I assume this one was a joke.

Monday, April 21, 2008

we are alone

From Discovery News:

Given the amount of time it has taken for human beings to evolve on Earth and the fact that the planet will no longer be habitable in a billion years or so when the sun brightens, Andrew Watson, with the United Kingdom's University of East Anglia in Norwich, says we are probably alone.

Earthlings overcame horrendous odds -- Watson pegs it at less than 0.01 percent over 4 billion years -- to achieve life. The harsh reality is that we don't have much time left.


This is basically modern support for the so-called "rare earth" theory, that says that intelligent life is an improbable abberation. If it's true, then SETI is a waste of time.

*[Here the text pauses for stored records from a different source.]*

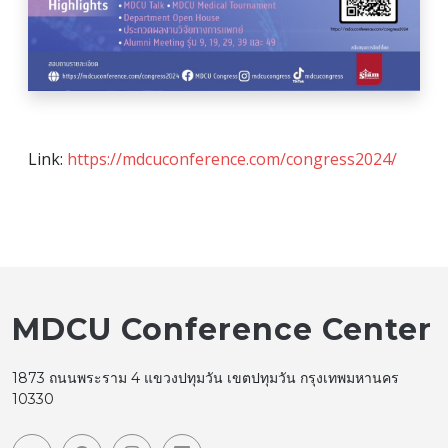
Link:
https://mdcuconference.com/congress2024/
MDCU Conference Center
1873 ถนนพระราม 4 แขวงปทุมวัน เขตปทุมวัน กรุงเทพมหานคร
10330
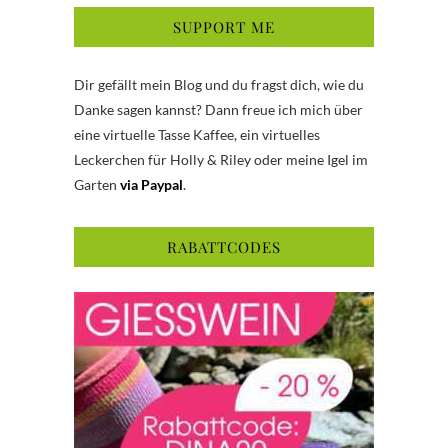
SUPPORT ME
Dir gefällt mein Blog und du fragst dich, wie du
Danke sagen kannst? Dann freue ich mich über
eine virtuelle Tasse Kaffee, ein virtuelles
Leckerchen für Holly & Riley oder meine Igel im
Garten
via Paypal
.
RABATTCODES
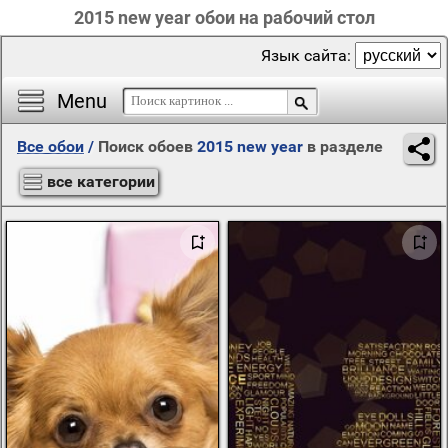
2015 new year обои на рабочий стол
Язык сайта:
Menu
Все обои
/
Поиск обоев
2015 new year
в разделе
все категории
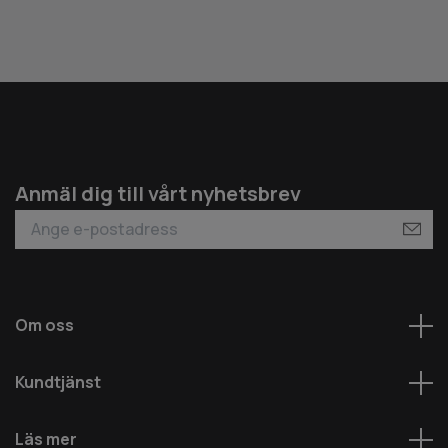
Anmäl dig till vårt nyhetsbrev
Om oss
Kundtjänst
Läs mer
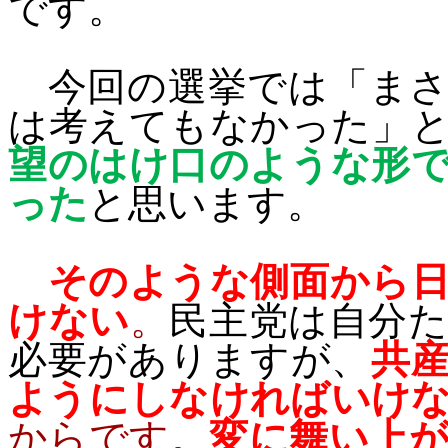
です。
今回の選挙では「まさ
は考えてもなかった」
望のはけ口のような形
った
と思います。
そのような側面から
けない
。
民主党は自分
必要がありますが、
共
ようにしなければいけ
からです。
変に舞い上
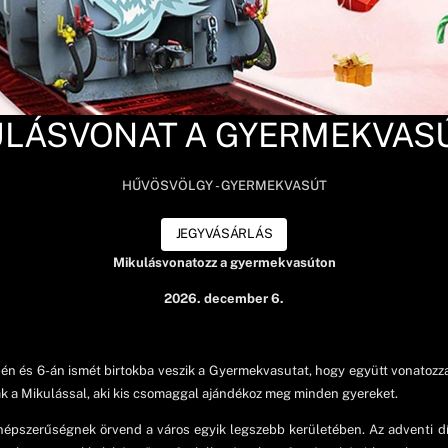
ULÁSVONAT A GYERMEKVAS
HŰVÖSVÖLGY - GYERMEKVASÚT
JEGYVÁSÁRLÁS
Mikulásvonatozz a gyermekvasúton
2026. december 6.
én és 6-án ismét birtokba veszik a Gyermekvasutat, hogy együtt vonatozza
nak a Mikulással, aki kis csomaggal ajándékoz meg minden gyereket.
pszerűségnek örvend a város egyik legszebb kerületében. Az adventi dí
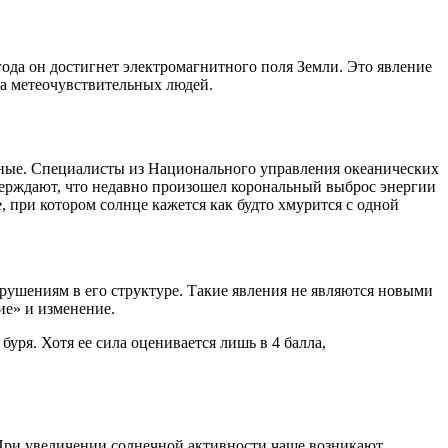
ода он достигнет электромагнитного поля Земли. Это явление
на метеочувствительных людей.
ченые. Специалисты из Национального управления океанических
ерждают, что недавно произошел корональный выброс энергии
 при котором солнце кажется как будто хмурится с одной
арушениям в его структуре. Такие явления не являются новыми
ие» и изменение.
буря. Хотя ее сила оценивается лишь в 4 балла,
При увеличении солнечной активности чаще возникают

The problem is establishing the probability of an event after the event has actually occurred. While this is a knotty problem for statisticians, human brains are wired to perform such calculations quickly (but wrongly).
"We're here." goes the rule-of-thumb reasoning. "So how unlikely could it be for us to have evolved? Not very!"
However the fallacy of the reasoning can be seen if you look at the point of view of someone who has won the lottery. "It happened to me, so how unlikely can it be?"
Pretty unlikely.
The same might be true for the existence of intelligent life. We're cosmic lottery winners.